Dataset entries
------------------------------------------------------------

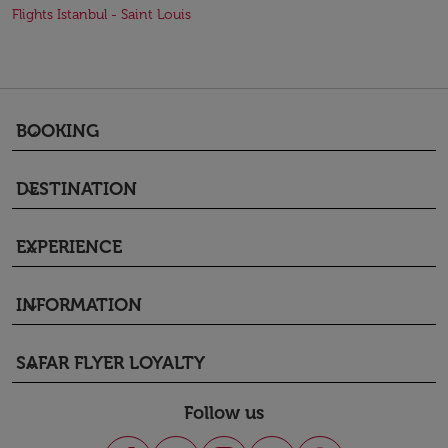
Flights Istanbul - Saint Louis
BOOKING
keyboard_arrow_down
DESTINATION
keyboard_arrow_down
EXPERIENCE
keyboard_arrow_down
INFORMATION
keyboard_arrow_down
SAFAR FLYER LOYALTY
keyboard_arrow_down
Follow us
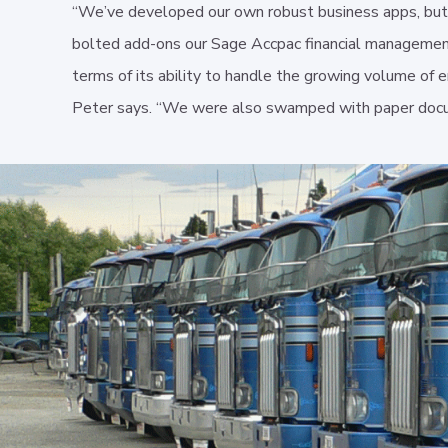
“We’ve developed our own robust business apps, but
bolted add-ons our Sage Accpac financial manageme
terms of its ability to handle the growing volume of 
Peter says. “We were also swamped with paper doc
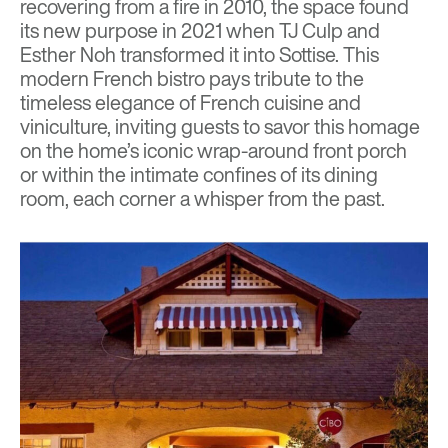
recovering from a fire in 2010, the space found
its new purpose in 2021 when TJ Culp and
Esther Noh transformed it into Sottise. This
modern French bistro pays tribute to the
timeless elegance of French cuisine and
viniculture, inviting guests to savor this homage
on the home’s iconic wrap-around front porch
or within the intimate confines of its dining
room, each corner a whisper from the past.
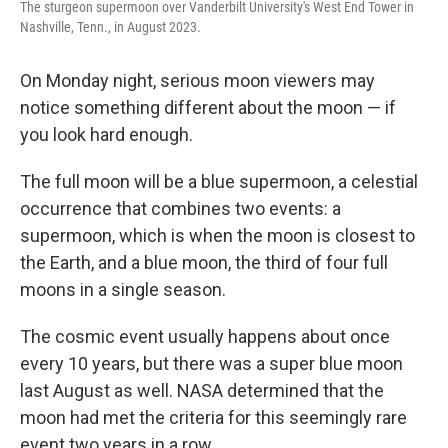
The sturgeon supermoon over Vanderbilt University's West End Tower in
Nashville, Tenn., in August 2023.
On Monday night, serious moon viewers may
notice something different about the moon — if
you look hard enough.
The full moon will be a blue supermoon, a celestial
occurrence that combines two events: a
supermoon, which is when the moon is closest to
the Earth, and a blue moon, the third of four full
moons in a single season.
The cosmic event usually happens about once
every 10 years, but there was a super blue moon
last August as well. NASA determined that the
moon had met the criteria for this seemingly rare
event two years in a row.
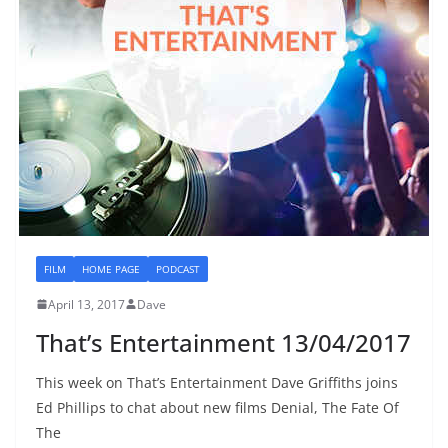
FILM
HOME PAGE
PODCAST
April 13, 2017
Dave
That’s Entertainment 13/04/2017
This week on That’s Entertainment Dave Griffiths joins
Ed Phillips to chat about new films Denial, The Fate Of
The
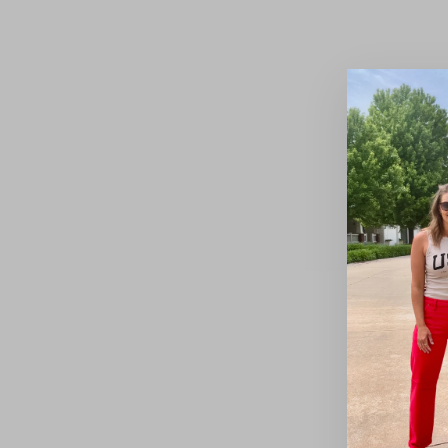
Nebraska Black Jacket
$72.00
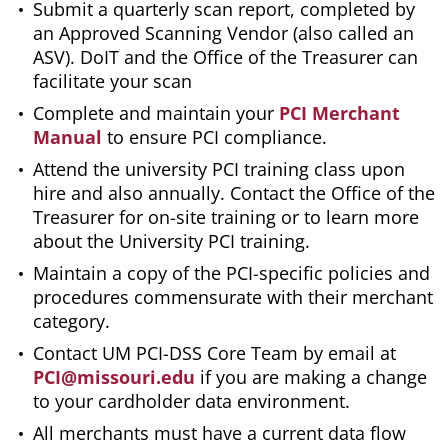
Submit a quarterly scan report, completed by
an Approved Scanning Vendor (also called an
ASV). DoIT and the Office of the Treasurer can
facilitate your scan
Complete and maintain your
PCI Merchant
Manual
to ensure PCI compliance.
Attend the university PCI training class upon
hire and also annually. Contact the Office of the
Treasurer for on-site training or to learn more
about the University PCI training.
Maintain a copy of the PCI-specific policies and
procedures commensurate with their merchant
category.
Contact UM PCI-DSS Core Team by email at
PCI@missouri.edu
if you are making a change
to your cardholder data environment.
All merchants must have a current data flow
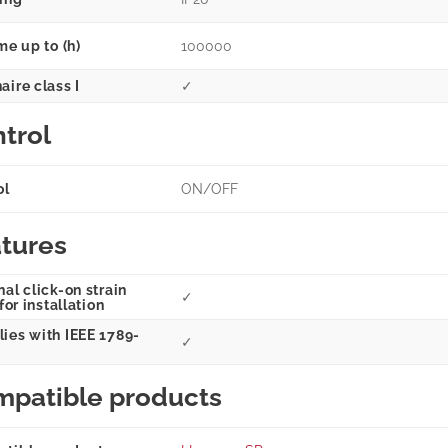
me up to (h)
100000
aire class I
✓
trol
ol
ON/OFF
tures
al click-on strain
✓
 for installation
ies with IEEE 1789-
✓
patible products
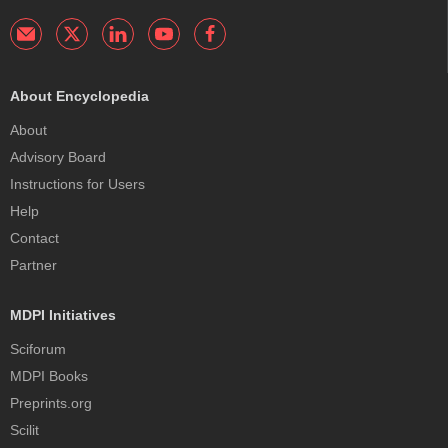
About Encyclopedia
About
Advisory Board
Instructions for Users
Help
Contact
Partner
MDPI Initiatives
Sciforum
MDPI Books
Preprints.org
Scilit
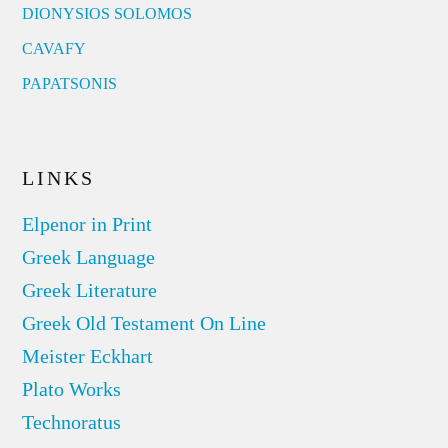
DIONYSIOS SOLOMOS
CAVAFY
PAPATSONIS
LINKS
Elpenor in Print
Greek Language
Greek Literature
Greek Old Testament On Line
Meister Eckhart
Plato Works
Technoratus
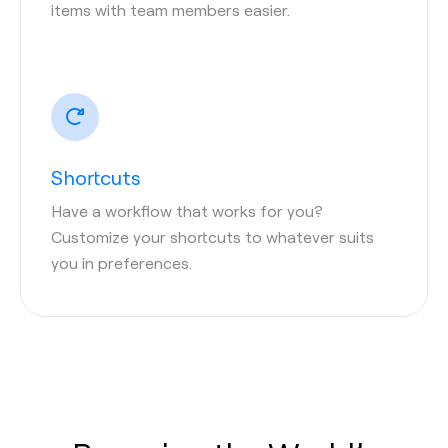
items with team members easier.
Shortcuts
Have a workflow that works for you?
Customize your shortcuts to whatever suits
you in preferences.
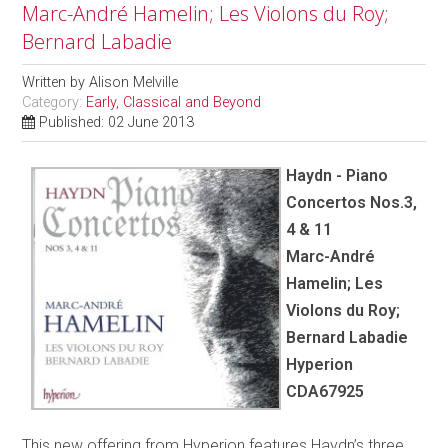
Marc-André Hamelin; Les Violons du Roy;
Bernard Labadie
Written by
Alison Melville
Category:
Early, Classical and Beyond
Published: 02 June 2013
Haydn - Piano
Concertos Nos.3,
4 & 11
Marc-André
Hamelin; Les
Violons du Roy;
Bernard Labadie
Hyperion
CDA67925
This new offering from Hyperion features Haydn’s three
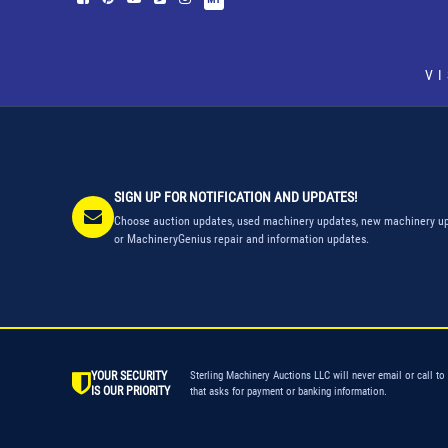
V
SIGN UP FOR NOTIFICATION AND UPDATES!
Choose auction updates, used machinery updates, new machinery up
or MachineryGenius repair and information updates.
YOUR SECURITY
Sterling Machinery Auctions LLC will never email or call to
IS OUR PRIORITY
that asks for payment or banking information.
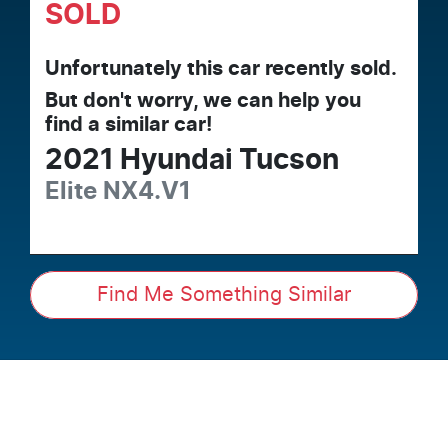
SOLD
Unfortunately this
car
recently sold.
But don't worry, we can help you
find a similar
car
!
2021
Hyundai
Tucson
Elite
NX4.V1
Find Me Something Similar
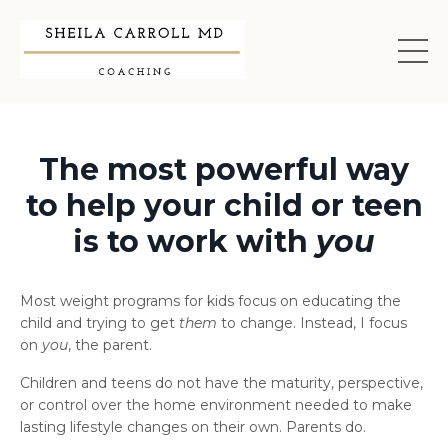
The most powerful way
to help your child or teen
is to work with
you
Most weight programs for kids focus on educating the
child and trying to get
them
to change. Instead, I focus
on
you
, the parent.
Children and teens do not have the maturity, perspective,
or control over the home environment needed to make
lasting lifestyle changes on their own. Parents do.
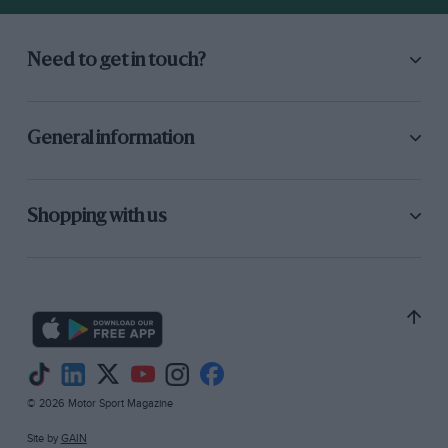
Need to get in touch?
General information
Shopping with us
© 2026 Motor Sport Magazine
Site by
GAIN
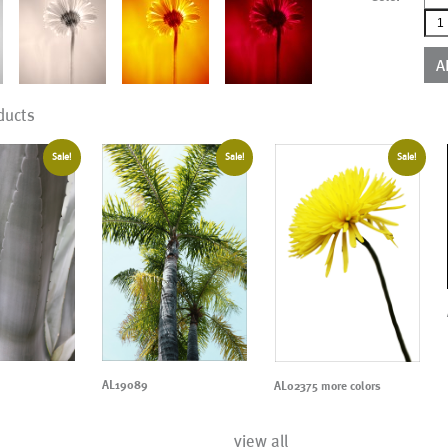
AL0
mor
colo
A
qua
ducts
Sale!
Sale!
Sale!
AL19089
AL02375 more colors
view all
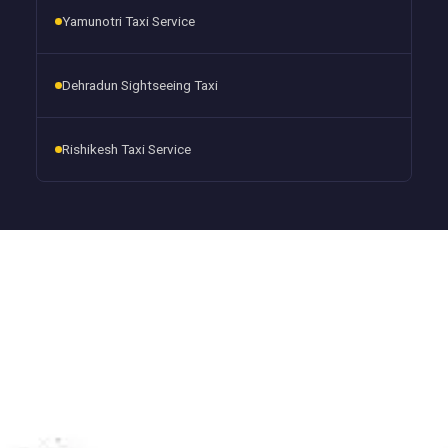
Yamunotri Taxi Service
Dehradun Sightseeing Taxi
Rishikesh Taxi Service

------------------------------------------------------------

EXERCISE BRIEF
Return only the lines from the start of the data through the line that contains "moon had met", please, copying them exactly and omitting all pictures.

FINISHED EXERCISE
Flights Istanbul - Saint Louis
BOOKING
keyboard_arrow_down
DESTINATION
keyboard_arrow_down
EXPERIENCE
keyboard_arrow_down
INFORMATION
keyboard_arrow_down
SAFAR FLYER LOYALTY
keyboard_arrow_down
Follow us
“We’ve developed our own robust business apps, but
bolted add-ons our Sage Accpac financial manageme
terms of its ability to handle the growing volume of 
Peter says. “We were also swamped with paper doc
recovering from a fire in 2010, the space found
its new purpose in 2021 when TJ Culp and
Esther Noh transformed it into Sottise. This
modern French bistro pays tribute to the
timeless elegance of French cuisine and
viniculture, inviting guests to savor this homage
on the home’s iconic wrap-around front porch
or within the intimate confines of its dining
room, each corner a whisper from the past.
The sturgeon supermoon over Vanderbilt University's West End Tower in
Nashville, Tenn., in August 2023.
On Monday night, serious moon viewers may
notice something different about the moon — if
you look hard enough.
The full moon will be a blue supermoon, a celestial
occurrence that combines two events: a
supermoon, which is when the moon is closest to
the Earth, and a blue moon, the third of four full
moons in a single season.
The cosmic event usually happens about once
every 10 years, but there was a super blue moon
last August as well. NASA determined that the
moon had met the criteria for this seemingly rare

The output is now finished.